Was going to be a bit of a long comment so I've turned it into an answer. I am actually not sure of a good reference for this topic. Knapp's Lie Groups: Beyond an Introduction goes into real groups and covering groups a bit but I don't have a copy to check whether he discuss the metaplectic group or complexification in this manner.
The key here is that complexification is really a linear thing. We complexify real vector spaces and only from that can we obtain a way to complexify a group.

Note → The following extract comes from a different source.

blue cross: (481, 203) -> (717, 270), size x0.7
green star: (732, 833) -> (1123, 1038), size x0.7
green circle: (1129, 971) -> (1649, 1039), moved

Throughout I will use the following definitions: a complexification of a real Lie group $G$ is a complex Lie group $G^\mathbb{C}$ such that $G \leq G^\mathbb{C}$ and the Lie algebra $\mathfrak{g}$ of $G$ is a real form of the Lie algebra $\mathfrak{g}^\mathbb{C}$. A universal complexification is a complex Lie group $G'$ equipped with a homomorphism $\phi: G \to G'$ with the universal property that any homomorphism from $G$ to a complex Lie group $H$, $f:G\to H$ there is a unique complex analytic homomorphism $F:G'\to H$ such that $f = F \circ \phi$. It should be clear that if a complexification exists then it is universal ($G^\mathbb{C} = G'$) with $\phi$ the inclusion map.

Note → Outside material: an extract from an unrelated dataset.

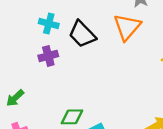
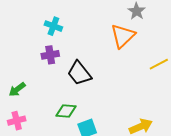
black trapezoid: (82, 34) -> (79, 73), moved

Firstly, the complexification. If $G \leq GL(n,\mathbb{R})$ then as you suggest it is not hard to find a complexification by simply restricting the exponential map $\exp:\mathfrak{gl}(n,\mathbb{C})\to GL(n,\mathbb{C})$ to $\mathfrak{g}^\mathbb{C}$ which will then extend the exponential map $\exp:\mathfrak{g}\to G$. In essence we are making use of the well conceived notion of complexification for $GL(n,\mathbb{R})$. Since you can define $\exp(X) = I + X + \frac{1}{2}X^2 + \dotsm$, you can even directly compute the exponential map on complex linear combinations of our real elements up to BCH formula computations etc. and certainly $\exp(iX) = I + iX - \frac{1}{2}X^2 + \dotsm$ makes sense.
It is crucial at this point to understand that a Lie algebra does not just have one exponential map. It has one for every Lie group it has and they are not the same thing. For example, $\exp:\mathfrak{sl}(n,\mathbb{R})\to SL(n,\mathbb{R})$ and $\exp:\mathfrak{sl}(n,\mathbb{R})\to PSL(n,\mathbb{R})$ are different maps.
Secondly, the universal complexification. As I discuss here you can construct $G'$ by first considering the homomorphism between the real and complex simply connected groups $\tilde{G}$ and $\tilde{G}_\mathbb{C}$, $\Phi:\tilde{G} \to \tilde{G}_\mathbb{C}$. Note the latter doesn't have to be the complexification of the former but we can still find such a $\Phi$ as the unique one whose differential is the inclusion map $\mathfrak{g}\hookrightarrow \mathfrak{g}^\mathbb{C}$. Simultaneously, we consider the projection $\pi: \tilde{G} \to G$ and define $G' := \tilde{G}_\mathbb{C}/N$ where $N$ is the smallest normal subgroup containing $\Phi(\ker \pi)$.
A few observations:
As you can see this is a bit more of an abstract idea than the usual complexification but it always works.